Apparently these came out last year, while I was in Japan. Meanwhile, Polly Toynbee comments in today’s Guardian:

The DJ wasn’t joking when he burbled: “Happy Good Friday!” His audience probably didn’t wince, since a recent poll showed that 43% of the population have no idea what Easter celebrates, with the young most clueless. Eggs, bunnies, lambs?

Next year: chocolate-flavoured Passover matzos…

(Pic via Heuristic Blog)

Papal Nuncio Backs Moscow Gay Parade Ban

Back to Russia, where Papal Nuncio Antonio Mennini is backing the mayor of Moscow’s ban on a Gay Pride parade. Interfax-Religion reports:

I think it is a wise decision. Complying with all the arguments dictated by Christian faith against such public actions, I would like to point out what is essential and indisputable to any reasonable person: such a manifestation would certainly lead to an aggravated tension in Russian society and possibly even to violence, which is inadmissible in any case.

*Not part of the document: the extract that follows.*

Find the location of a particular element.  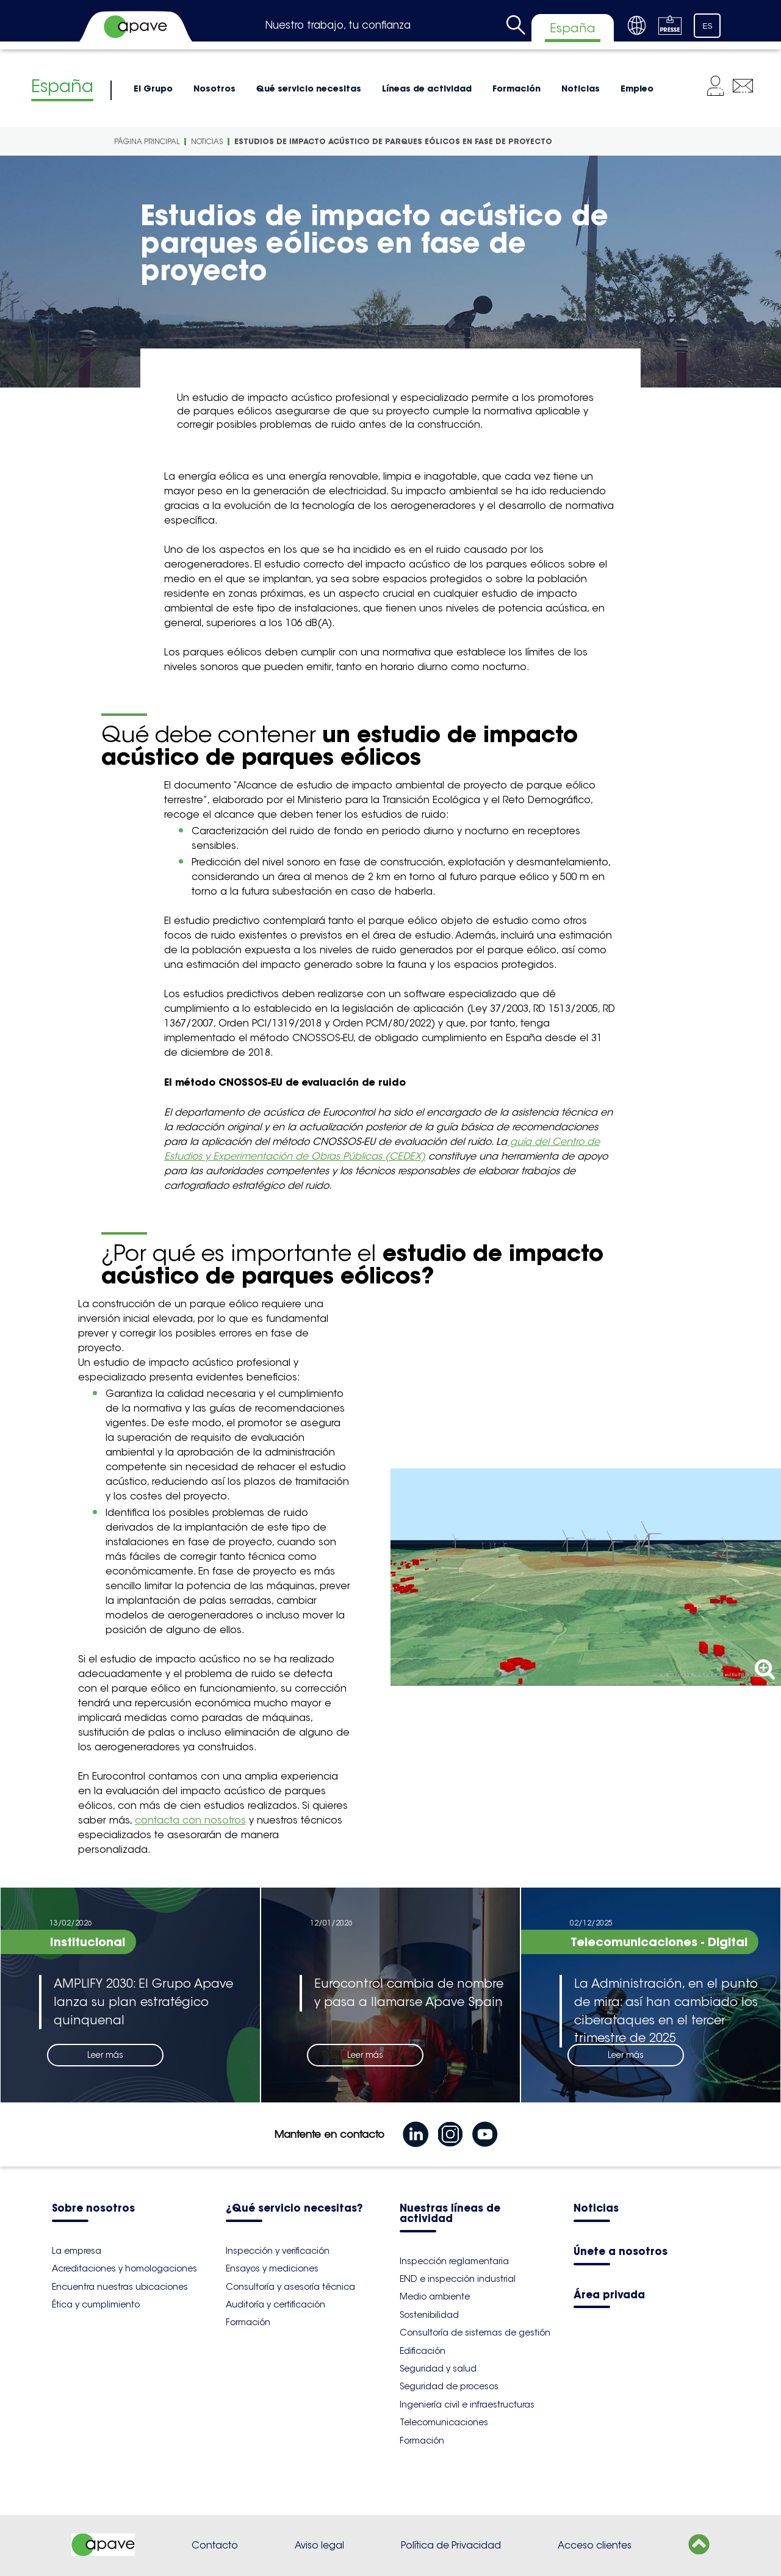

Únete a nosotros is located at coordinates (621, 2252).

And there’s nothing worse than “tension” in society, so clearly it’s far better if the authorities simply enforce public conformity.

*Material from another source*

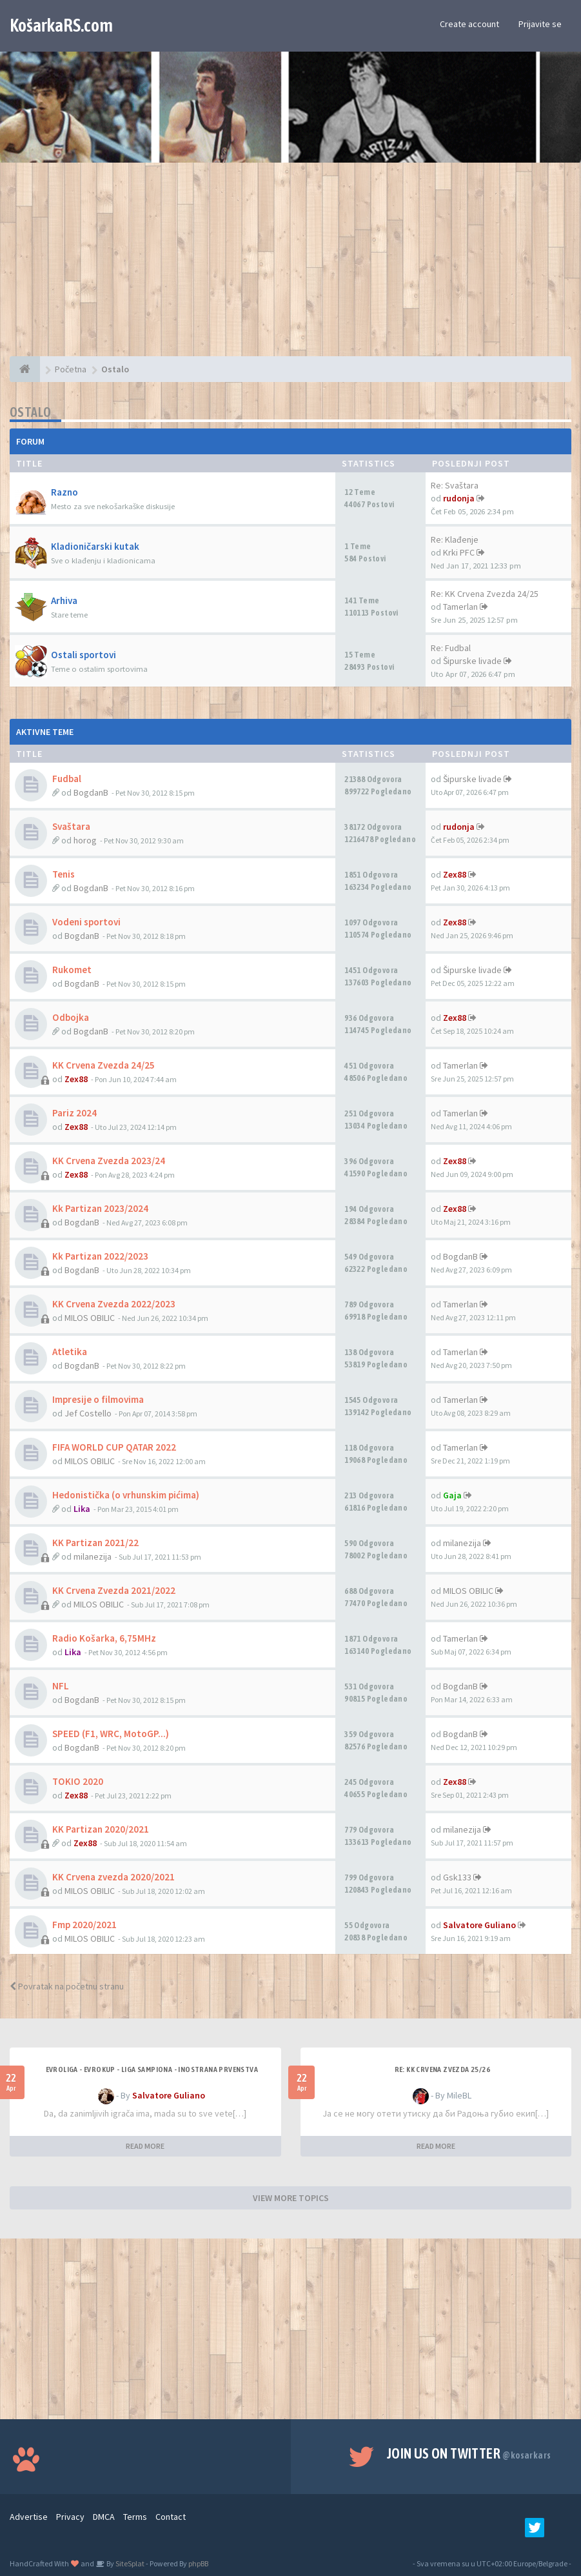 Image resolution: width=581 pixels, height=2576 pixels. Describe the element at coordinates (540, 24) in the screenshot. I see `Prijavite se` at that location.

As is well known, the Vatican is very keen to improve relations with the Russian Orthodox Church, and it seems that homophobia is providing at least some common ground for the two churches. This is part of a wider interfaith trend: Russian Orthodox Patriarch Alexy recently ditched links with the Church of Sweden over gay rights and made common cause with Iranian Islamists to “counter attempts to impose secular values all over” (see my entry here). The ban on the parade has also been praised by acting mayor of Jerusalem Yigal Amedi (as I blogged here).

Mennini also discounted US concerns about religious freedom in the country:

Unfortunately, I am not aware of any specific facts prompting the US Congress to make this kind of reproaches. Therefore, it is easier for me to base my answer on what I know not through hearsay. I am delighted to testify that the current Russian legislation provides for a real opportunity for the communities and structures of the Catholic Church in Russia to exist normally and to develop.

Why should Mennini care if Jehovah’s Witnesses, followers of ISKCON and other groups are being denied freedom of religion? The Catholic Church is doing OK, and that’s all that matters, it seems. As I blogged some time ago, the Jewish leadership in Russia has a similar policy of failing to criticise religious persecution; their caution may be understandable, but it has proved disastrous, with increased anti-Semitism resulting anyway. Mennini may find that his similar refusal to stand up for basic freedom of expression will make his position, and that of Russian Catholics, more comfortable in the short term; but the final consequences are likely to be grim.